Aston Martin Lagonda Global Holdings Plc is scaling back U.S. shipments to cushion the impact of new auto tariffs imposed by President Donald Trump, the company said Wednesday. While the British automaker left its full-year guidance unchanged, it reported a 13% drop in first-quarter revenue and a pretax loss of £79.6 million ($107 million).
The move to limit U.S. vehicle deliveries comes as Aston Martin works through existing dealer inventory and braces for increased import costs. The U.S., which accounts for more than a third of the company’s revenue, was its largest regional market in Q1 2025, with 319 units shipped—a 5% increase from the year prior. However, average selling prices declined 15% to £216,000 due to fewer high-priced hypercars being sold. Excluding those models, prices rose to £193,000, a 10% increase.

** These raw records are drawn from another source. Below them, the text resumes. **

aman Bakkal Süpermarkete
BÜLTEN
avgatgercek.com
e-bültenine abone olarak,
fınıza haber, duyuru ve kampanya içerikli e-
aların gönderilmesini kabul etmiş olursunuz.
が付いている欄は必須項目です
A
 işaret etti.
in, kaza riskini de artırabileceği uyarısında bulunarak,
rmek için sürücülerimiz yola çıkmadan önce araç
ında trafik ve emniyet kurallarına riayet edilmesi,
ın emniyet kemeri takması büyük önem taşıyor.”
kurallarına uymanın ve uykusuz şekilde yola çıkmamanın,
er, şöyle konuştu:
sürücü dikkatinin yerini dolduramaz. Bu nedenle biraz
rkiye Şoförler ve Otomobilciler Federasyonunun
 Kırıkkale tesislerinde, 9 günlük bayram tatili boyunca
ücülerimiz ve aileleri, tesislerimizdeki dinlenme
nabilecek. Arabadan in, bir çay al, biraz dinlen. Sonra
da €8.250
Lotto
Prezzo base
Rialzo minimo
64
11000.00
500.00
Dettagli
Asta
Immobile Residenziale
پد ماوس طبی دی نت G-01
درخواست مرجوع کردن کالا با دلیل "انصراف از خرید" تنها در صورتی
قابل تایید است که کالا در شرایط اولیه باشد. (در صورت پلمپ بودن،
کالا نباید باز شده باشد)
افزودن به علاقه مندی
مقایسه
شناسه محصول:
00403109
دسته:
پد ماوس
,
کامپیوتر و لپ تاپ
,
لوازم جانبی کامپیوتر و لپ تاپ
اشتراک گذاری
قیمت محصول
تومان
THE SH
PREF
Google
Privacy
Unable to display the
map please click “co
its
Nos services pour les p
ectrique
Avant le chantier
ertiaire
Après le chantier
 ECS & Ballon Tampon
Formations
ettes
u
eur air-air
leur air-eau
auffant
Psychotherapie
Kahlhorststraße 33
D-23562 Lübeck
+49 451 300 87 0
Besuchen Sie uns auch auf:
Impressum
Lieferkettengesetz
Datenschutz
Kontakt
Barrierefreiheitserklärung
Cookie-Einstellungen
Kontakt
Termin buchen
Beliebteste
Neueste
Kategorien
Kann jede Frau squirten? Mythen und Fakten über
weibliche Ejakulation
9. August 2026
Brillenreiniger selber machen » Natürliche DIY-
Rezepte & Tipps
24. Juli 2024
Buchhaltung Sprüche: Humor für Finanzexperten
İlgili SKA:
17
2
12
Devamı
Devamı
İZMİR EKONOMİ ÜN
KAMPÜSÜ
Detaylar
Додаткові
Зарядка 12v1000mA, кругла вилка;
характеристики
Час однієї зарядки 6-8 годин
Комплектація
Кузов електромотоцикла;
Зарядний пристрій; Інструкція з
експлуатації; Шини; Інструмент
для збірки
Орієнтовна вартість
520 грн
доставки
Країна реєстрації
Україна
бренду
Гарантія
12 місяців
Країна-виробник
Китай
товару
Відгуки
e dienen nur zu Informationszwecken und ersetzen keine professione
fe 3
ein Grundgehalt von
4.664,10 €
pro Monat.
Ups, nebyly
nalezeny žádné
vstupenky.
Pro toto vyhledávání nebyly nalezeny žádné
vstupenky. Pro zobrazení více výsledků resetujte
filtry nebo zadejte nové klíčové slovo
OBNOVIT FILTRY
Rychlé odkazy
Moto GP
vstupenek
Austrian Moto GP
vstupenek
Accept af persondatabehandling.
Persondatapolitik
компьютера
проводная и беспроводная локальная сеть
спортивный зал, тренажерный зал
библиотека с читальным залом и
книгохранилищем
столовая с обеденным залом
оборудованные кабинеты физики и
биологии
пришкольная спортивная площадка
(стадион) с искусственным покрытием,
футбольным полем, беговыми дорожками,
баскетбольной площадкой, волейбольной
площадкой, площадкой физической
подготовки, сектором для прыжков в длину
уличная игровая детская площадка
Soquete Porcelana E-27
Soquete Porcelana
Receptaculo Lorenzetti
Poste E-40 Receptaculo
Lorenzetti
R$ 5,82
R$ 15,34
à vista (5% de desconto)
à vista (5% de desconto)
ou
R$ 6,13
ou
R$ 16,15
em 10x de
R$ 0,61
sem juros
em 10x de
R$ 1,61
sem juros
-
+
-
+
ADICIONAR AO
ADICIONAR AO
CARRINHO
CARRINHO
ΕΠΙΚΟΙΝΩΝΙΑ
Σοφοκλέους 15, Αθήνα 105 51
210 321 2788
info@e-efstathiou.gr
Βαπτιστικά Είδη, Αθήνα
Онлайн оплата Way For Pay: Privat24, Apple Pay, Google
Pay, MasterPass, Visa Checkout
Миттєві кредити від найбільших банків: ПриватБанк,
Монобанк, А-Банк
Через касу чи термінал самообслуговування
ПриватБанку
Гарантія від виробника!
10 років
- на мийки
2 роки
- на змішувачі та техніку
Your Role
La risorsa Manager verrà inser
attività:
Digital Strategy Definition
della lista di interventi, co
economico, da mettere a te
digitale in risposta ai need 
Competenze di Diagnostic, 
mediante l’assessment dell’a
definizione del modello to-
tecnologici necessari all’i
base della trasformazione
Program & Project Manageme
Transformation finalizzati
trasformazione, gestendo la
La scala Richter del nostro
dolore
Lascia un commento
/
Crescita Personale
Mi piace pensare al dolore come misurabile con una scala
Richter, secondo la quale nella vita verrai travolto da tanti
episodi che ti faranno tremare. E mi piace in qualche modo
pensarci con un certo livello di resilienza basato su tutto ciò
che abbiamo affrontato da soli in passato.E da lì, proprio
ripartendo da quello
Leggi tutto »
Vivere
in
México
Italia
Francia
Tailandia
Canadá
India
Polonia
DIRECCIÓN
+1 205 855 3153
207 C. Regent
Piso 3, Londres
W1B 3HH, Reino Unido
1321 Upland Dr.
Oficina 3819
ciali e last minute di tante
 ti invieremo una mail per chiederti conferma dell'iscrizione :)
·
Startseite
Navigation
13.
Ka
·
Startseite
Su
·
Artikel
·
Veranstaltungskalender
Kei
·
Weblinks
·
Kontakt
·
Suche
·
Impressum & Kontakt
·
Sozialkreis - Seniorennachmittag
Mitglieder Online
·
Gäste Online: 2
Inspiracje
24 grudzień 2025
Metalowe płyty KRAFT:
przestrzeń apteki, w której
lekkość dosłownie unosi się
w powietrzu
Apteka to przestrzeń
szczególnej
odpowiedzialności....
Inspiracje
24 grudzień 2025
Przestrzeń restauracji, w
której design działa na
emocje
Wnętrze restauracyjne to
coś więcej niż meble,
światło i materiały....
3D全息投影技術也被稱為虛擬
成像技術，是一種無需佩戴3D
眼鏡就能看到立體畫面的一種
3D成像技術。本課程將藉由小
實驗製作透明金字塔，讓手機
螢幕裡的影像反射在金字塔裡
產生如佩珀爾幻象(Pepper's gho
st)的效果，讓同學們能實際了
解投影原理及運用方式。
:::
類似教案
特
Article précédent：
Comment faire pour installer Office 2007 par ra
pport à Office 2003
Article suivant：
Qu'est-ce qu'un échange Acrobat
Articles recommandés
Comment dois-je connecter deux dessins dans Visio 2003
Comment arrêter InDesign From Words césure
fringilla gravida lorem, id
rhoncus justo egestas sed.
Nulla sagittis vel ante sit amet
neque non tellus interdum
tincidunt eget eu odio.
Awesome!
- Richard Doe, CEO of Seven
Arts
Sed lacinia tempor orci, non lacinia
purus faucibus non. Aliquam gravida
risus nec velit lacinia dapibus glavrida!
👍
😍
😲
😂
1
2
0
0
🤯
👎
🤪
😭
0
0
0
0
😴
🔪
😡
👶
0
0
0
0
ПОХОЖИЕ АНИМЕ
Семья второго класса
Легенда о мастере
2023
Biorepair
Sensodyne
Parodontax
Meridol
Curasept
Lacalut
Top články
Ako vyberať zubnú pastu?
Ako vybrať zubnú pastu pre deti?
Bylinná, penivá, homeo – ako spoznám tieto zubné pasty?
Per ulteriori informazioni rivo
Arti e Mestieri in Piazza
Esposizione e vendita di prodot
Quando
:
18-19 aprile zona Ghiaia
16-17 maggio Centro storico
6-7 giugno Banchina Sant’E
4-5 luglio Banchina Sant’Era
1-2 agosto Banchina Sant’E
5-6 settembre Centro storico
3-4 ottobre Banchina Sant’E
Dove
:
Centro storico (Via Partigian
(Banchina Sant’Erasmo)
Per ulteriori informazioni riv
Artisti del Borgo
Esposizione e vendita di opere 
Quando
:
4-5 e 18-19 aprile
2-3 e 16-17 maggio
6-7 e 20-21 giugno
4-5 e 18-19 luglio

CEO Adrian Hallmark is pressing ahead with a cost-cutting campaign as part of a broader financial turnaround attempt led by Executive Chairman Lawrence Stroll, whose Yew Tree consortium has invested over £600 million since 2020. Despite a recent £52.5 million capital boost and plans to sell Aston Martin’s Formula One stake for at least £74 million, shares are down 35% year-to-date.
The new tariffs also hit other British automakers, with Jaguar Land Rover temporarily halting U.S. exports in April. Aston Martin, which manufactures no vehicles in the U.S., had already warned of modest growth in 2025 and higher U.S. pricing. In addition, profit pressures came from a £15 million investment to upgrade in-car software.
Though Stroll has called the company’s public valuation a “joke” and would consider taking it private, he said no such move is currently planned.